Kısaca avukat, gazeteci ve gezgin olan Grigory Mavrov’un bizi ilgilendiren tarafı Müslüman bir Rus olması. “Rusya vatandaşı” yahut “Rusyalı bir Müslüman” değil, “Rus Müslüman”. Buna rağmen kendisi Müslüman olduktan sonra baskı görüp Türkiye’ye hicret etmek zorunda kaldı.

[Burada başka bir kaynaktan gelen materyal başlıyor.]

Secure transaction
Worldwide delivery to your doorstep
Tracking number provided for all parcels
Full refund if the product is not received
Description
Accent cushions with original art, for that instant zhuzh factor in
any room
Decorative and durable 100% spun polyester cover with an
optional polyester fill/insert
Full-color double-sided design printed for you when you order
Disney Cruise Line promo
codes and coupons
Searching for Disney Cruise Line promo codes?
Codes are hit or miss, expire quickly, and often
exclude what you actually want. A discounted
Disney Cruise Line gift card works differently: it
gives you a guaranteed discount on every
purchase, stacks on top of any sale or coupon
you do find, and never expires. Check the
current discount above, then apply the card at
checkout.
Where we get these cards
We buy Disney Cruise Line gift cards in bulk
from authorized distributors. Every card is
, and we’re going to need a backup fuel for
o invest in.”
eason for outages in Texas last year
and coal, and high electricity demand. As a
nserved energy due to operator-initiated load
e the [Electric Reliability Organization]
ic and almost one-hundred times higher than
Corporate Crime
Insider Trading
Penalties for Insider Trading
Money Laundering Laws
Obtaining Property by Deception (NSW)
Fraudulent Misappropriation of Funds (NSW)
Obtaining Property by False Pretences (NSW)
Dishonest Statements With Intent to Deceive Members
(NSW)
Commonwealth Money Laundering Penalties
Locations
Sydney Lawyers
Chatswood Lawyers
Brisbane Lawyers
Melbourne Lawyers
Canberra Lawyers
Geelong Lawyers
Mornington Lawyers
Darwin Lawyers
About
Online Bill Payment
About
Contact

Rus Müslüman Milli Komitesi”nin kurucularından olan Mavrov, 2011 yılında da “Sivil İslam İnisiyatifi”nin kuruluşunda öncülük etmiştir. Bu tarihten itibaren çalışmalarını Rusya’da yaşayan Müslüman topluluklar üzerine yoğunlaştırırken aynı zamanda Kafkaslar, Volga ve Orta Asya’daki İslam Medeniyetleri hakkında araştırmalarda bulunmuştur. Mavrov’un İslam siyaset teorisi, felsefe ve Osmanlı tarihi üzerine pek çok yayını bulunmaktadır. Kendisi şu an İstanbul’da yaşayıp Fatih Sultan Mehmet Vakıf Üniversitesi Medeniyetler İttifakı Enstitüsü’nde çalışmalarına devam etmektedir.

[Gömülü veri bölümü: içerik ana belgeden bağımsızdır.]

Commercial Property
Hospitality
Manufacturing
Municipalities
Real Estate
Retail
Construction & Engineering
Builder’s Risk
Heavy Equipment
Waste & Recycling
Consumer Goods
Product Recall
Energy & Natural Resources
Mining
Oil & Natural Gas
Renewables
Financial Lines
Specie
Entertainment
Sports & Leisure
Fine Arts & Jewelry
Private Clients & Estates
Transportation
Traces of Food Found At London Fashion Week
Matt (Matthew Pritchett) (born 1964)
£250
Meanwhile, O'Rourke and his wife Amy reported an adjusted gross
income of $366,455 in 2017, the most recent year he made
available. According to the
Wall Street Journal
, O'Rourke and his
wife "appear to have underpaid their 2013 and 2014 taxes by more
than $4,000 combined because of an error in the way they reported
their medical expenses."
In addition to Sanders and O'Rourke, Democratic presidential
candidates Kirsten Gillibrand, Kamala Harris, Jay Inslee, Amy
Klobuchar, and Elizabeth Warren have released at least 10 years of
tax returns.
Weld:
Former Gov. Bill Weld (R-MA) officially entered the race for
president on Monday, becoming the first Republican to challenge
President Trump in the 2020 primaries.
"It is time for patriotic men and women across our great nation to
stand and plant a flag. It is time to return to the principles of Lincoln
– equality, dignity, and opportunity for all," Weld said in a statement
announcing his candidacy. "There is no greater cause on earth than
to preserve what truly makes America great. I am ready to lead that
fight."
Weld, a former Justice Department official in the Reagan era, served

Bu değerli isim 26 Mart Cumartesi akşamı Kafkas Vakfı’nda “Müslümanlar nasıl bir Rusya istiyor?” başlıklı bir konferans verdi. İngilizce olan sunumu Cankat Kaplan çevirdi. Ben de bu yazıda konferanstan aldığım notlar ve Rusya Müslümanları üzerine bazı meselelerden bahsedeceğim.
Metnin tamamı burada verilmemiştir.